___ Records for processing

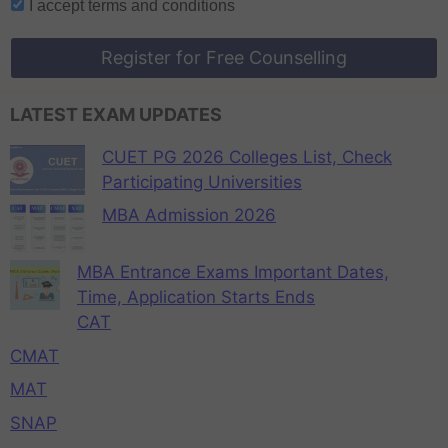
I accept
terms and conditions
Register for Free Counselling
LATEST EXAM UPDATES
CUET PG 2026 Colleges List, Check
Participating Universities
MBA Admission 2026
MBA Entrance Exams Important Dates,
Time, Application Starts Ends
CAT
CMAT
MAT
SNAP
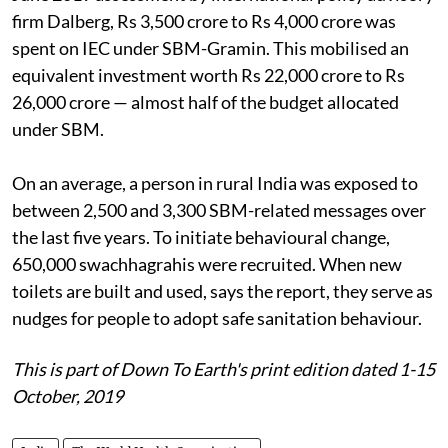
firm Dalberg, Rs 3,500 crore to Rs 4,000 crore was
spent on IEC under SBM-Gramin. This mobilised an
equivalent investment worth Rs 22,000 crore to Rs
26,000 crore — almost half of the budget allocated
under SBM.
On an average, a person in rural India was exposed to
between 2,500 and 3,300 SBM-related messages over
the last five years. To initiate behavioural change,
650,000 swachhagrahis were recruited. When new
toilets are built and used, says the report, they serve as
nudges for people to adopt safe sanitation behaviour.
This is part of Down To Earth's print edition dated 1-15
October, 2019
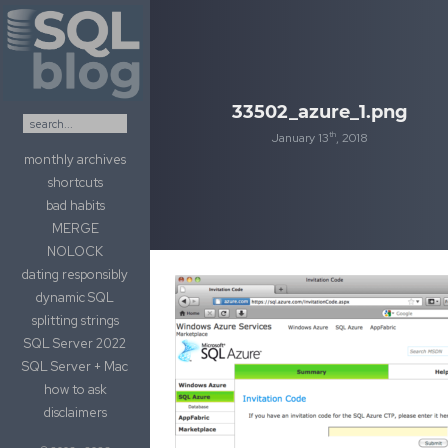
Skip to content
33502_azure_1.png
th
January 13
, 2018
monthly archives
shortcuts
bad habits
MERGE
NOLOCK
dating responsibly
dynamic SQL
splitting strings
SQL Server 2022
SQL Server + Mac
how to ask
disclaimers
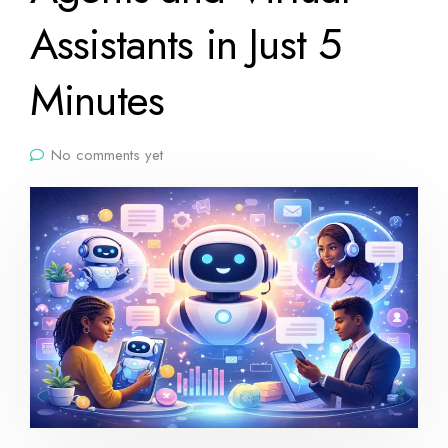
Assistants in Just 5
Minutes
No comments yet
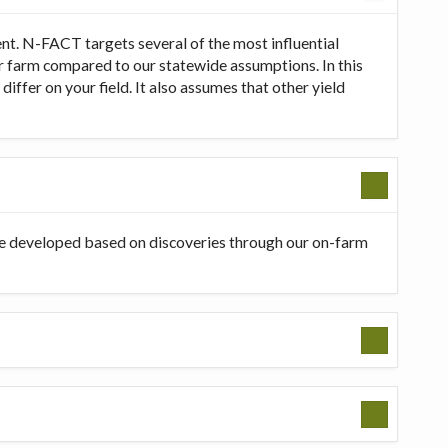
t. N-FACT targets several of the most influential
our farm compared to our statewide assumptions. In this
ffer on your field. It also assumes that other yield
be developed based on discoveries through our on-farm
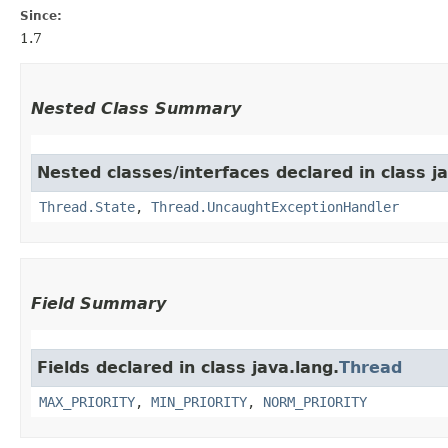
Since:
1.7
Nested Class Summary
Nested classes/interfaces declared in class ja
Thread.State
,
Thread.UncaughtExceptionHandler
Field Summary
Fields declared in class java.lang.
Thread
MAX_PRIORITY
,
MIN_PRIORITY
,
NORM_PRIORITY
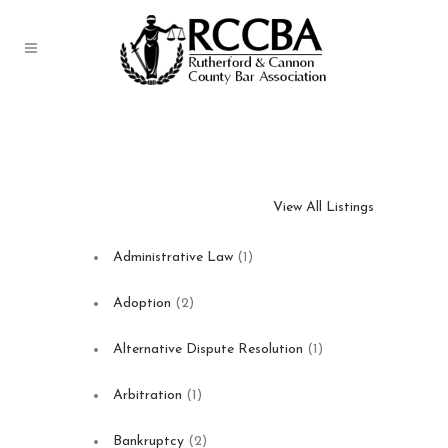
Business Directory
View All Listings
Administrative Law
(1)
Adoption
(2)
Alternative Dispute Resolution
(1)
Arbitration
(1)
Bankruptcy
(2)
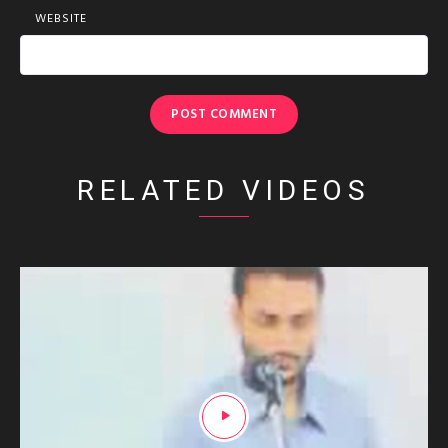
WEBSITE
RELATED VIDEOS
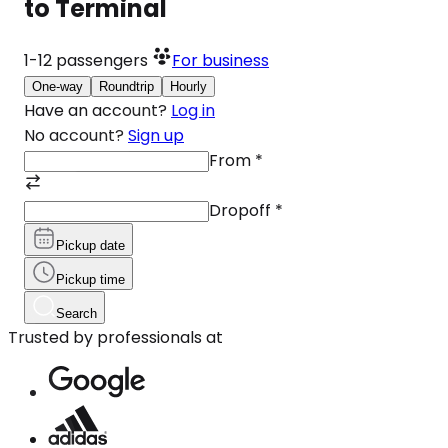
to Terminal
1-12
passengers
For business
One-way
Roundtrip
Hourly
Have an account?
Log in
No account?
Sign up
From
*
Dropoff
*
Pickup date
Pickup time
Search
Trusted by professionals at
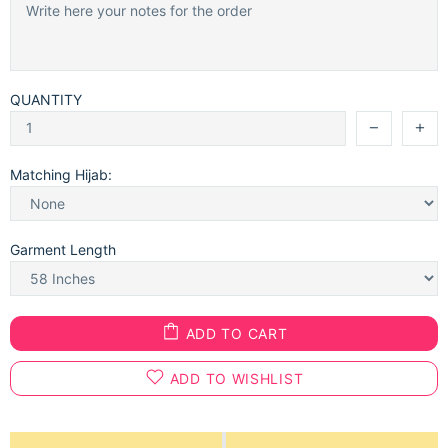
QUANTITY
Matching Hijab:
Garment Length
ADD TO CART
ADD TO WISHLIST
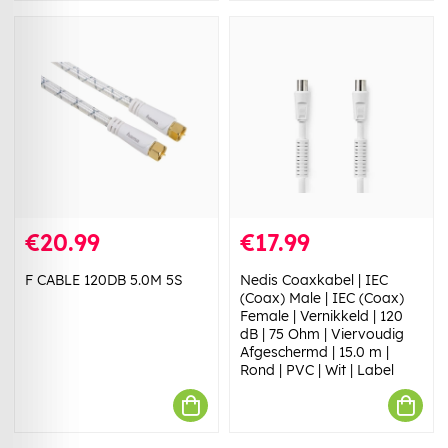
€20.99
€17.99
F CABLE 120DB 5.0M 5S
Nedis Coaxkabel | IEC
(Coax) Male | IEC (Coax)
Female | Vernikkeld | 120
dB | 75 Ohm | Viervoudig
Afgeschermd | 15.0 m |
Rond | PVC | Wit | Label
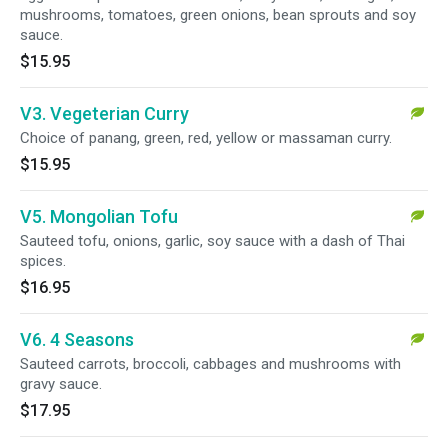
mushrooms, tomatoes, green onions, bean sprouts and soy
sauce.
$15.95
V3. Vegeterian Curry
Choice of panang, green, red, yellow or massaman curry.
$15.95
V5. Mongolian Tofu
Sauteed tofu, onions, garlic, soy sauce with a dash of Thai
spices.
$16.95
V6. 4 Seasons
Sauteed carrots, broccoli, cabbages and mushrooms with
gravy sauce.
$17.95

______

* [The problem] Print again, exactly, the lines of the records above from the first line through the line with "between 2,500 and". No pictures.

* [Output]
I accept
terms and conditions
Register for Free Counselling
LATEST EXAM UPDATES
CUET PG 2026 Colleges List, Check
Participating Universities
MBA Admission 2026
MBA Entrance Exams Important Dates,
Time, Application Starts Ends
CAT
CMAT
MAT
SNAP
firm Dalberg, Rs 3,500 crore to Rs 4,000 crore was
spent on IEC under SBM-Gramin. This mobilised an
equivalent investment worth Rs 22,000 crore to Rs
26,000 crore — almost half of the budget allocated
under SBM.
On an average, a person in rural India was exposed to
between 2,500 and 3,300 SBM-related messages over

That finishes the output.